Red Hat investors should keep this in mind, particularly when this stock has already gained 40 percent so far this year.
After the company’s most recent quarter, I’m beginning to sense that it just might be time to take profits.
Sure, the company continues to perform. In Red Hat’s most recent earnings report, the company produced almost 20 percent annual revenue growth, while increasing sales by 6 percent sequentially. The company attributed the better-than-expected performance to stronger growth in its subscription services.
What’s more, Red Hat’s margins are improving slightly year-over-year and sequentially.

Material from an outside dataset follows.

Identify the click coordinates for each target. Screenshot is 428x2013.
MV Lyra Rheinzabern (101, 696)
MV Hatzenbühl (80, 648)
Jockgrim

Nevertheless, I’m concerned when a stock is trading at nine times trailing revenue and 40 times trailing Ebitda.
As Chipotle’s recent earnings demonstrated, high growth expectations are only great as long as you are perfect. But expecting perfection is unrealistic and investing on this assumption can be catastrophic.
And Red Hat’s price-to-earnings ratio of about 75 leaves no margin for error.
At some point, investors will realize that focusing solely on top-line growth to justify such lofty valuations is not enough.
In addition, I think Red Hat will hit a stumbling block as VMware, Salesforce.com, Oracle, Microsoft, and International Business Machines will start to apply considerable pressure to seize any advantage that Red Hat may have in the enterprise services market.